Introduction to Big Data :
There is no place where Big Data
does not exist! The curiosity about what is Big Data has been soaring in
the past few years. Let me tell you some mind-boggling facts! Forbes
reports that every minute, users watch 4.15 million YouTube videos, send 456,000 tweets on Twitter, post 46,740 photos on Instagram and there are 510,000 comments posted and 293,000 statuses updated on Facebook!Just
imagine the huge chunk of data that is produced with such activities.
This constant creation of data using social media, business
applications, telecom and various other domains is leading to the
formation of Big Data.
In order to explain what is Big Data, I will be covering the following topics:
- Evolution of Big Data
- Big Data Defined
- Characteristics of Big Data
- Big Data Analytics
- Industrial Applications of Big Data
- Scope of Big Data
Evolution of Big Data
Before exploring any further, let me begin by giving some insight into why the this technology has gained so much importance.
When
was the last time you guys remember using a floppy or a CD to store
your data? Let me guess, had to go way back in the early 21st century
right? The use of manual paper records, files, floppy and discs have now
become obsolete. The reason for this is the exponential growth of data.

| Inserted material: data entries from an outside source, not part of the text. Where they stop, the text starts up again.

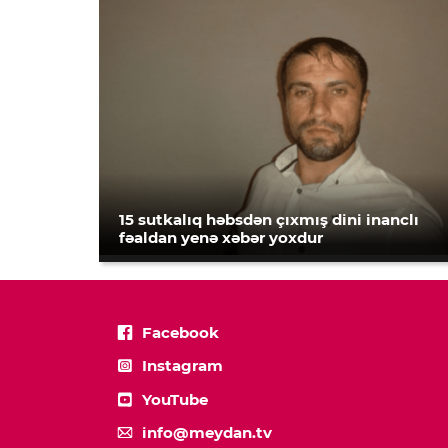
15 sutkalıq həbsdən çıxmış dini inanclı
fəaldan yenə xəbər yoxdur
Facebook
Instagram
YouTube
info@meydan.tv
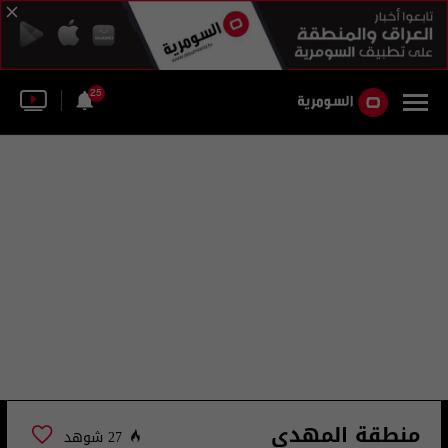
25
منطقة المهدي
27 شوهد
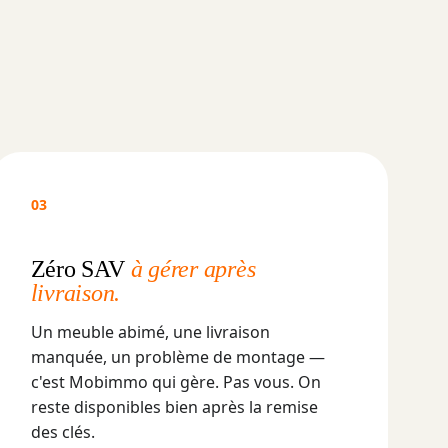
03
Zéro SAV
à gérer après
livraison.
Un meuble abimé, une livraison
manquée, un problème de montage —
c'est Mobimmo qui gère. Pas vous. On
reste disponibles bien après la remise
des clés.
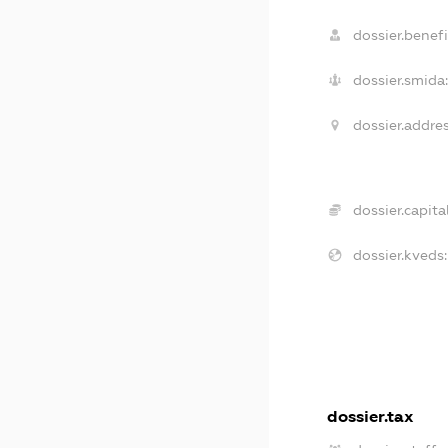
dossier.benefi
dossier.smida:
dossier.addres
dossier.capital
dossier.kveds:
dossier.tax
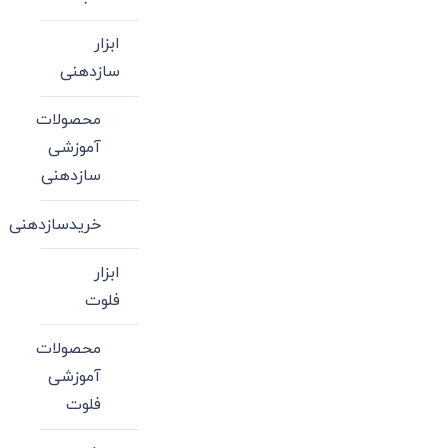
ابزار
سازدهنی
محصولات
آموزشی
سازدهنی
خریدسازدهنی
ابزار
فلوت
محصولات
آموزشی
فلوت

People began storing their data in relational database systems but with
the hunger for new inventions, technologies, applications with quick
response time and with the introduction of the internet, even that is
insufficient now. This generation of continuous and massive data can be
referred to as Big Data. There are a few other factors that characterize
Big Data which I will be explaining later in this blog.
Forbes
reports that there are 2.5 quintillion bytes of data created each day
at our current pace, but that pace is only accelerating. Internet of
Things(IoT) is one such technology which plays a major role in this
acceleration. 90% of all data today was generated in the last two years.
What is Big Data?
So
before I explain what is Big Data, let me also tell you what it is not!

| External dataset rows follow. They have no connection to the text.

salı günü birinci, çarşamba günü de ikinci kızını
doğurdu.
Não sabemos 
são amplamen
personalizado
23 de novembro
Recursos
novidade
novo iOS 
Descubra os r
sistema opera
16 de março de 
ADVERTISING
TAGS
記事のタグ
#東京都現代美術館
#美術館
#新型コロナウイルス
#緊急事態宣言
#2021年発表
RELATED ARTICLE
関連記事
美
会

The most common myth associated with it is that it is just about the
size or volume of data. But actually, it’s not just about the “big”
amounts of data being collected. Big Data refers
to the large amounts of data which is pouring in from various data
sources and has different formats. Even previously there was huge data
which were being stored in databases, but because of the varied nature
of this Data, the traditional relational database systems are incapable
of handling this Data. Big Data is much more than a collection of
datasets with different formats, it is an important asset which can be
used to obtain enumerable benefits.
The three different formats of big data are:
- Structured: Organised data format with a fixed schema. Ex: RDBMS
- Semi-Structured: Partially organised data which does not have a fixed format. Ex: XML, JSON
- Unstructured: Unorganised data with an unknown schema. Ex: Audio, video files etc.

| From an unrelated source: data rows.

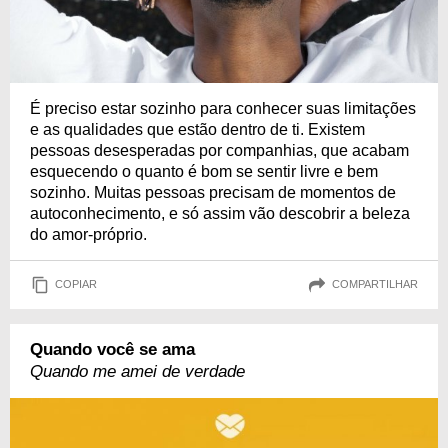
É preciso estar sozinho para conhecer suas limitações
e as qualidades que estão dentro de ti. Existem
pessoas desesperadas por companhias, que acabam
esquecendo o quanto é bom se sentir livre e bem
sozinho. Muitas pessoas precisam de momentos de
autoconhecimento, e só assim vão descobrir a beleza
do amor-próprio.
COPIAR
COMPARTILHAR
Quando você se ama
Quando me amei de verdade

Characteristics of Big Data
Following are the characteristics:

Big Data Analytics
Now
that I have told you what is Big Data and how it’s being generated
exponentially, let me present to you a very interesting example of how Starbucks, one of the leading coffeehouse chain is making use of this Big Data.
I came across this article by Forbes which reported how Starbucks
made use of this technology to analyse the preferences of their
customers to enhance and personalize their experience. They analysed
their member’s coffee buying habits along with their preferred drinks to
what time of day they are usually ordering. So, even when people visit a
“new” Starbucks location, that store’s point-of-sale system is able to
identify the customer through their smartphone and give the barista
their preferred order. In addition, based on ordering preferences, their
app will suggest new products that the customers might be interested in
trying. This my friends is what we call Big Data Analytics.
Big Data Applications
These are some of the following domains where Big Data Applications has been revolutionized:
- Entertainment: Netflix and Amazon use it to make shows and movie recommendations to their users.
- Insurance: Uses this technology to predict illness, accidents and price their products accordingly.
- Driver-less Cars:
Google’s driver-less cars collect about one gigabyte of data per
second. These experiments require more and more data for their
successful execution.
- Education: Opting
for big data powered technology as a learning tool instead of
traditional lecture methods, which enhanced the learning of students as
well aided the teacher to track their performance better.
- Automobile:
Rolls Royce has embraced this technology by fitting hundreds of sensors
into its engines and propulsion systems, which record every tiny detail
about their operation. The changes in data in real-time are reported to
engineers who will decide the best course of action such as scheduling
maintenance or dispatching engineering teams should the problem require
it.
- Government: A very interesting
use case is in the field of politics to analyse patterns and influence
election results. Cambridge Analytica Ltd. is one such organisation
which completely drives on data to change audience behaviour and plays a
major role in the electoral process.
Scope of Big Data
- Numerous Job opportunities:
The career opportunities pertaining to the field of Big data include,
Big Data Analyst, Big Data Engineer, Big Data solution architect etc.
According to IBM, 59% of all Data Science and Analytics (DSA) job demand
is in Finance and Insurance, Professional Services, and IT.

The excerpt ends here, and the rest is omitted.